手術後、君(平らになった胸)を初めて見たのはその数日後だった。小さなテープが手術傷跡の右から左までにビッシリ貼ってあった。どれだけショックを受けるかと覚悟して対面したものの、君は思ったよりシンプルな姿で私はすんなりと受け入れることができた。手術後は傷の痛みも辛くて、寝たり起きたり寝返りしたり辛いこともあった。下着やパット、洋服選びにも困ったし、大好きな温泉に入る事に躊躇する時もあった。入浴着を身に着けて温泉に入ったら「温泉に服を着ている人がいる」と通報され、入浴着をつけずに温泉に入ったら「あんたは(普通に温泉に入るって)スゲーな」と身内に驚かれた。
君との生活は不便しかなく得るものなど何もない。そう思っていたけれど、一つ活躍した事もあった。「乳房全摘手術を受けた後、こわくて自分の胸を見ることができない」と言われるサバイバーさんに心の準備のために「披露」した事である。彼女は君を見て「なんか思ったよりきれい」と言って少し気持ちが前向きになったようだった。

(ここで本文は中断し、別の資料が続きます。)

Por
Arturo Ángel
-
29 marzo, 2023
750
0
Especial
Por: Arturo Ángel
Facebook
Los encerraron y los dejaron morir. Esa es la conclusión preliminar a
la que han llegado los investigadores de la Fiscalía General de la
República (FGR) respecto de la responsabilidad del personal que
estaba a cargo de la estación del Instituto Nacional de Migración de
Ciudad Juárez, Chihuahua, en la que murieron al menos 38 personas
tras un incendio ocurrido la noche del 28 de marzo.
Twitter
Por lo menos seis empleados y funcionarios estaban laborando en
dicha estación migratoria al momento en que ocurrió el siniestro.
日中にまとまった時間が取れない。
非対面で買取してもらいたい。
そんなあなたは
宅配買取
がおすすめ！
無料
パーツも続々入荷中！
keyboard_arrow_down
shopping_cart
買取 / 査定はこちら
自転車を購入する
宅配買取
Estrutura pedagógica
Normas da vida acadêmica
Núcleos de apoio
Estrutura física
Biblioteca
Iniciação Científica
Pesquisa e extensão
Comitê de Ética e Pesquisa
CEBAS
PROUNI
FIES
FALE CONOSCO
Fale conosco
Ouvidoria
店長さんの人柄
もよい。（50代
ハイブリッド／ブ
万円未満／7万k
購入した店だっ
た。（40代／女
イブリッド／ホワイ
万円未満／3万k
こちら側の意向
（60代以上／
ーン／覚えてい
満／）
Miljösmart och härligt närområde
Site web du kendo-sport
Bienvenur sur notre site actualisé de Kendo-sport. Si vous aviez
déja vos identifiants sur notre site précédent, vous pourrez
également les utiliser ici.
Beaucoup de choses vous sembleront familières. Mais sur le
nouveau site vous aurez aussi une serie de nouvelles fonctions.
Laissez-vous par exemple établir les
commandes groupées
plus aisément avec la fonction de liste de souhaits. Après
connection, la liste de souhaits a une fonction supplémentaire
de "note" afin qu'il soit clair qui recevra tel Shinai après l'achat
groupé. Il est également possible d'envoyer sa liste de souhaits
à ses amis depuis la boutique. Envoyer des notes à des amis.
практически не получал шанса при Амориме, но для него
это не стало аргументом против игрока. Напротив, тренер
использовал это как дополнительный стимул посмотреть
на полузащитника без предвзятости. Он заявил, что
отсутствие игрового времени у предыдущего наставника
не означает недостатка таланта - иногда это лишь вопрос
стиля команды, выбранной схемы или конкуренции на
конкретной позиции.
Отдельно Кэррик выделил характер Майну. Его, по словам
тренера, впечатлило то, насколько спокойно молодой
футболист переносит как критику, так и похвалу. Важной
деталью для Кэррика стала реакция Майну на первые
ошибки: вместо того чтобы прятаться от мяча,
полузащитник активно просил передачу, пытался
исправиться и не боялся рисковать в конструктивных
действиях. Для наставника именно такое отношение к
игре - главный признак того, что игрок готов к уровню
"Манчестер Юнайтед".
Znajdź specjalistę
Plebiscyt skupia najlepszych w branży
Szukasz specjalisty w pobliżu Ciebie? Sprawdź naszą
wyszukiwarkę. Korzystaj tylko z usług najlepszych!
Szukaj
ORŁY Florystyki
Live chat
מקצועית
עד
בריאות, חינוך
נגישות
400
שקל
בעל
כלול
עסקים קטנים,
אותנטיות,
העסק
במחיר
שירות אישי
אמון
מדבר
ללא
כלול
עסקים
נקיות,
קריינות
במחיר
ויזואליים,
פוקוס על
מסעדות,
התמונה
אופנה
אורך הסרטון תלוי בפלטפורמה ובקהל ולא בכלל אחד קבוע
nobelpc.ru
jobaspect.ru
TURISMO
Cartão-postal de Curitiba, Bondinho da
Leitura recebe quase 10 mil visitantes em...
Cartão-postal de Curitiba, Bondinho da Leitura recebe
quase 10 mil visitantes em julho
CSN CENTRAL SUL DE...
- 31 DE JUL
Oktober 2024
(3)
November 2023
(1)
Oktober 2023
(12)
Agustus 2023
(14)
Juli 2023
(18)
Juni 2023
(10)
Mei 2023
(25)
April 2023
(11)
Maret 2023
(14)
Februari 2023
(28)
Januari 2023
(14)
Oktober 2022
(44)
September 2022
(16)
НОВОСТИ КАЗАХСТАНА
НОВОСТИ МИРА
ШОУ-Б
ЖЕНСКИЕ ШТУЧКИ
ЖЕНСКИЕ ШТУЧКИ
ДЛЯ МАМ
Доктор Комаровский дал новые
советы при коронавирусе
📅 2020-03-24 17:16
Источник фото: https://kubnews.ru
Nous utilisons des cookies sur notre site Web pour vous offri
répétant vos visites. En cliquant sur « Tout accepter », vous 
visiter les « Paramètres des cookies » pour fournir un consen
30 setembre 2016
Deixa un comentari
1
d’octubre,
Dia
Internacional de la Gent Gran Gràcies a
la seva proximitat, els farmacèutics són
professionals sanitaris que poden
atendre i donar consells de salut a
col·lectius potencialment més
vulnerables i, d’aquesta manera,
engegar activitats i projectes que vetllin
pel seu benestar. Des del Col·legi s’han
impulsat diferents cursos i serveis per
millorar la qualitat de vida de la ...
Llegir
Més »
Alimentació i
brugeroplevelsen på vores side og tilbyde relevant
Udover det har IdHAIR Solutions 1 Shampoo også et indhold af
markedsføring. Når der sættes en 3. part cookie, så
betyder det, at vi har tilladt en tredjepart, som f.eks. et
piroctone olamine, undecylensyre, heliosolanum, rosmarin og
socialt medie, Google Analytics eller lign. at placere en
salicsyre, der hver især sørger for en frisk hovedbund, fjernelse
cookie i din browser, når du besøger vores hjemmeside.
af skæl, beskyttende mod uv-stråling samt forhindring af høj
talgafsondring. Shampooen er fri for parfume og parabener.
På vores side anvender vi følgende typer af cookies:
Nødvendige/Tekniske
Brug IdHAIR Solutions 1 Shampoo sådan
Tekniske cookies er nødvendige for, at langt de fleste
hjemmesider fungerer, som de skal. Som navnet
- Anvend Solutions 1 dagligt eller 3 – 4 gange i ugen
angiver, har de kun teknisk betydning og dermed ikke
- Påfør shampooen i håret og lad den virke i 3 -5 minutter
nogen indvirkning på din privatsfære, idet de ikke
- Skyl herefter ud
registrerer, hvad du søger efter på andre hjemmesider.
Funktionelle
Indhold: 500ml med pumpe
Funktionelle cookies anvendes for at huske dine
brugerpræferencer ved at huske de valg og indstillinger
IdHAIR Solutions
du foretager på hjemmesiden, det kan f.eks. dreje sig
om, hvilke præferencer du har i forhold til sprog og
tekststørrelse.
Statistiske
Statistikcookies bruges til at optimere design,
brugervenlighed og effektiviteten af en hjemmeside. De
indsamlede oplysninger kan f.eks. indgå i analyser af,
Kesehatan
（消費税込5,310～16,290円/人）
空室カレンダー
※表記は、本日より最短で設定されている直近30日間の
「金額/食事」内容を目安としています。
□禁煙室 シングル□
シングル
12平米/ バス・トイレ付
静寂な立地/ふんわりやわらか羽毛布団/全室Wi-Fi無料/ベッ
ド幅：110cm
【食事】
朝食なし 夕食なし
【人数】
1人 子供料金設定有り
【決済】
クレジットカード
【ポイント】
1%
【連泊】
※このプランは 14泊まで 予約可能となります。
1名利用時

思えばこの5年間、雨の日も風の日も雪の日も、嬉しい時も辛い時も君とともに過ごし、2度の出産を迎え、子育てをし、成長した子供たちとお風呂に入った。君のおかげで肌着を開発し下着屋Cloveを立ち上げる事もできた。
考えてみたら、君と出会ったおかげで色んなことにチャレンジできてたんだな。誰に見せることもないけれど最後に記念写真をパシャリ。これからの2か月間、君と過ごした日々を思いながら、いざサヨナラを迎えよう。
胸のない5年間は時々不便だけど不幸じゃない。むしろ貴重な体験がたくさんできた、ありがとね。